What Peter and Paul Teach Us About Humility
I’ll admit that I feel insecure when I make a mistake and others witness it. If someone gives me a critique or if I embarrass myself in front of others, I find it mortifying. I’ll also admit that I am insecure enough to feel nervous when I realize that I am lacking in some way. […]
I’ll admit that I feel insecure when I make a mistake and others witness it. If someone gives me a critique or if I embarrass myself in front of others, I find it mortifying.
I’ll also admit that I am insecure enough to feel nervous when I realize that I am lacking in some way. I am all too aware of my weaknesses, and of the ways that I seem to not be as competent as others.
Because of this, I have found myself pondering the extraordinary humility of two of the Church’s oldest saints – Sts. Peter and Paul.
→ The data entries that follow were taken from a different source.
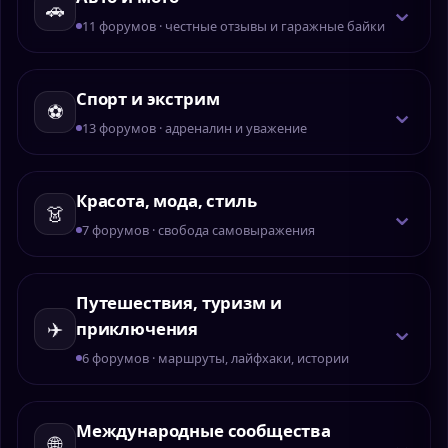
⌄
🚗
11 форумов · честные отзывы и гаражные байки
Спорт и экстрим
⌄
⚽
13 форумов · адреналин и уважение
Красота, мода, стиль
⌄
👗
7 форумов · свобода самовыражения
Путешествия, туризм и
⌄
✈️
приключения
6 форумов · маршруты, лайфхаки, истории
Международные сообщества
⌄
🌐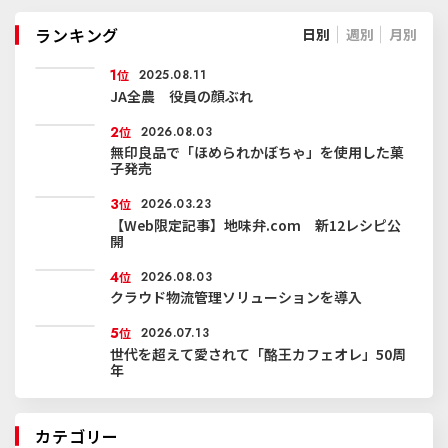
ランキング
日別
週別
月別
1
位
2025.08.11
JA全農 役員の顔ぶれ
2
位
2026.08.03
無印良品で「ほめられかぼちゃ」を使用した菓
子発売
3
位
2026.03.23
【Web限定記事】地味弁.com 新12レシピ公
開
4
位
2026.08.03
クラウド物流管理ソリューションを導入
5
位
2026.07.13
世代を超えて愛されて「酪王カフェオレ」50周
年
カテゴリー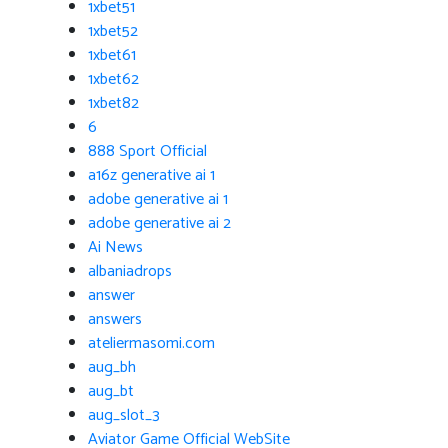
1xbet51
1xbet52
1xbet61
1xbet62
1xbet82
6
888 Sport Official
a16z generative ai 1
adobe generative ai 1
adobe generative ai 2
Ai News
albaniadrops
answer
answers
ateliermasomi.com
aug_bh
aug_bt
aug_slot_3
Aviator Game Official WebSite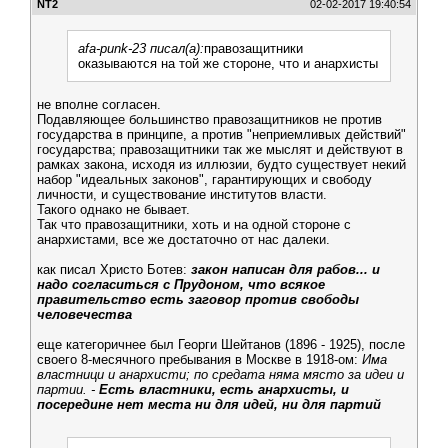
NT2
02-02-2017 19:40:54
afa-punk-23 писал(а):
правозащитники
оказываются на той же стороне, что и анархисты
не вполне согласен.
Подавляющее большинство правозащитников не против
государства в принципе, а против "неприемливых действий"
государства; правозащитники так же мыслят и действуют в
рамках закона, исходя из иллюзии, будто существует некий
набор "идеальных законов", гарантирующих и свободу
личности, и существование институтов власти.
Такого однако не бывает.
Так что правозащитники, хоть и на одной стороне с
анархистами, все же достаточно от нас далеки.
как писал Христо Ботев:
закон написан для рабов... и
надо согласиться с Прудоном, что всякое
правительство есть заговор против свободы
человечества
еще категоричнее был Георги Шейтанов (1896 - 1925), после
своего 8-месячного пребывания в Москве в 1918-ом:
Има
властници и анархисти; по средата няма място за идеи и
партии. -
Есть властники, есть анархисты, и
посередине нет места ни для идей, ни для партий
St. Peter and Making Mistakes
Although it is not one of his official titles, I always think of St. Peter informally as the “patron saint of people who put their foot in their mouths.” (I recently encountered an entertaining reel on Instagram from a Christian comedian to this effect.) Poor Peter always seemed to be doing or saying the wrong thing. When he knelt with James and John on Mount Tabor, in a moment of wonder and awe, he suggested building tents. He sunk in the water instead of walking on it, for lack of faith. He wouldn’t let Jesus wash his feet. And, in his most epic moment of failure, he denied Christ.
Most of us would despair at that point. Even if Jesus were to offer to make us the “rock on which I will build my Church,” we would insist that we were unworthy and couldn’t accept. Peter, instead, chooses to trust.
When visiting St. Peter’s Basilica a few years ago, standing at the top of the steps leading down to his tomb (which is below the main altar of the basilica) I was suddenly struck by his realness. St. Peter was not a made-up character. He was a real man. He was a humble fisherman, a man of no account until Christ choose him. Something about standing before his earthly remains, walking the city that he passed through on the way to his death, made his existence more real than ever before.
If Peter – bumbling, fumbling, alternating between overzealous and awkward – could trust Jesus and ultimately make it to heaven, perhaps there was hope for me, too.
St. Paul and the Thorn
The summer after my first year of college, I first was struck by the passage from St. Paul’s 2nd Letter to the Corinthians, in which he talks about the “thorn in his side.” While scripture scholars and theologians have conjectured what the exact nature of this thorn was (a certain temptation? Illness?) the point remains – Paul was imperfect and very much aware of it. He was so much aware of it, in fact, that he tells the Corinthians that he begged God to remove this thorn from his life. Rather than do so, God told him, “My grace is sufficient for you, for power is made perfect in weakness.”
At the time when I read that passage, I was struggling mightily with severe anxiety and some depression. I had recently had a long-term boyfriend break up with me. I was working at an overnight summer camp for adults with developmental disabilities, and I was more tired and sleep-deprived than I had ever been in my life. I felt like the weakest person of all.
In reading these words of Paul’s, I began to understand – my success didn’t lie in my own strength. It lay in Christ’s. All I had to surrender to God was my weakness, and him working through that weakness would be a more powerful witness to his greatness than anything else.
Aside from that specific thorn referenced, St. Paul had plenty of reasons to feel ashamed and embarrassed. He was an adamant persecutor of Christians, before becoming one himself. Like Peter, it would have been easy (and understandable) if, when faced with the call of Christ, he hung his head and declared himself incapable and unworthy. But like Peter – like all of those who are humble – Paul raised up his eyes and his heart to Christ. Relying fully on God’s mercy, accepting his weaknesses, and surrendering his past sins to Jesus, he advanced forward with his eyes only on Christ.
On the same trip when I visited St. Peter’s, I also had the opportunity to pray at the tomb of St. Paul. Like Peter, Paul became more real to me than he had been before – a real man who wrestled with his weaknesses and offered them up to God.
Humility for the Rest of Us
We may not be called to the kind of visible witness that Sts. Peter and Paul were, but we are called to their radical humility. We are called to recognize both our strengths and our weakness, and to shy away from neither, rather offering all up to Christ. The gift that we are given in the saints is that we need not walk our earthly pilgrimage alone. In moments that invite us to deeper humility – when we make a mistake, when we fail to act in a just or moral way, when we feel too weak and unqualified for the task at hand – we can turn to Sts. Peter and Paul, knowing that in them we will find a sympathetic ear.